YOUR INSTRUCTIONS:
In the entries below, find each line with the string "client" and copy it.

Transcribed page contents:
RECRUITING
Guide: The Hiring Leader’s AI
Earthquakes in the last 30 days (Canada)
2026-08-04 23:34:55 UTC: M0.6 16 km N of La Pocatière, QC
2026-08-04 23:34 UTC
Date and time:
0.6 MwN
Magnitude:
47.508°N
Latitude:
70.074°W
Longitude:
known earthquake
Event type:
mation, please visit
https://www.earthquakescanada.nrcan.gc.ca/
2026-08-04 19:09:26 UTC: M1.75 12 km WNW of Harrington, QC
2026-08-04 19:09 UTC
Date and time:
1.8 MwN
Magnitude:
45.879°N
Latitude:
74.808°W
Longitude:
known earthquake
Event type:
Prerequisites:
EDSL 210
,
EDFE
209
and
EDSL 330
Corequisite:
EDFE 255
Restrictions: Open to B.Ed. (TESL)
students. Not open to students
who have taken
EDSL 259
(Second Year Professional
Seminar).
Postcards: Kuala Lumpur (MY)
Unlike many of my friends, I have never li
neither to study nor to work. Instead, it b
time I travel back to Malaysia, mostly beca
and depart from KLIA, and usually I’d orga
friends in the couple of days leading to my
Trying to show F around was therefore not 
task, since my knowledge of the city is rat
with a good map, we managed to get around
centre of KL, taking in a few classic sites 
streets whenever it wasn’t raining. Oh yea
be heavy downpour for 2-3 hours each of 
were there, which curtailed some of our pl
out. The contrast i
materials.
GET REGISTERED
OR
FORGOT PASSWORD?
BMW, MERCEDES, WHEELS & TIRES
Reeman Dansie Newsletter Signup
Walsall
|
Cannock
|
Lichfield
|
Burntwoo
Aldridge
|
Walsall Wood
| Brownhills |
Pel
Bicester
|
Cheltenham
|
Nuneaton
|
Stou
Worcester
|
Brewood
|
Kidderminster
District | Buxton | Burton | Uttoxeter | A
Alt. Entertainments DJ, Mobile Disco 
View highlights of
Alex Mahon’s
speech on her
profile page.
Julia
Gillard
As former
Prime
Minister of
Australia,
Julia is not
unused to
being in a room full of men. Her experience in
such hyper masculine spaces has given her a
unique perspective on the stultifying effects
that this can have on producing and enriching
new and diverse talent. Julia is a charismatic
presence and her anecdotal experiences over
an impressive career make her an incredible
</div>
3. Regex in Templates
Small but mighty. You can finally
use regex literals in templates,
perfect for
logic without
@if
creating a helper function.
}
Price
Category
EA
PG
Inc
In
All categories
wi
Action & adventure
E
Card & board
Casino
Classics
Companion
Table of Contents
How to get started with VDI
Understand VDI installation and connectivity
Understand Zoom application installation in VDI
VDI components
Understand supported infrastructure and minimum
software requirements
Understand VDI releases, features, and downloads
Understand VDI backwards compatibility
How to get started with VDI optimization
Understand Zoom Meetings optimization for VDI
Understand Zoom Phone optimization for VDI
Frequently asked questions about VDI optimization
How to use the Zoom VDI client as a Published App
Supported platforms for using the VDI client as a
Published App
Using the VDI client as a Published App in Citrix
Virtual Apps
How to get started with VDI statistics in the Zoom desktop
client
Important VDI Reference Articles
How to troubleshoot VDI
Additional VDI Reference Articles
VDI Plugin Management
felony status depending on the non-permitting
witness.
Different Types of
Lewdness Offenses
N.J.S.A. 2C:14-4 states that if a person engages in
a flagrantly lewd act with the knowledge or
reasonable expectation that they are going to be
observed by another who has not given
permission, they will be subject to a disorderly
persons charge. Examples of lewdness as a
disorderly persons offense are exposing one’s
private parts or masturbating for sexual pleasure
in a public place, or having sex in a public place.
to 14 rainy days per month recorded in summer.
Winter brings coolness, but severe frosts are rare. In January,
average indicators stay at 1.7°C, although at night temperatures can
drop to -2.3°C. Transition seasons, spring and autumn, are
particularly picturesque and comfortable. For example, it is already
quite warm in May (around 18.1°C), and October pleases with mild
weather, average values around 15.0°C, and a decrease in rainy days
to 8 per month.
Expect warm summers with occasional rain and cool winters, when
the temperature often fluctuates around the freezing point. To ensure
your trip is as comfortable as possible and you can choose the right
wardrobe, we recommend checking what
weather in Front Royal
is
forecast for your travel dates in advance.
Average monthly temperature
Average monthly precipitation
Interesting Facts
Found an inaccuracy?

ANSWER SPACE:
How to use the Zoom VDI client as a Published App
Supported platforms for using the VDI client as a
Using the VDI client as a Published App in Citrix
client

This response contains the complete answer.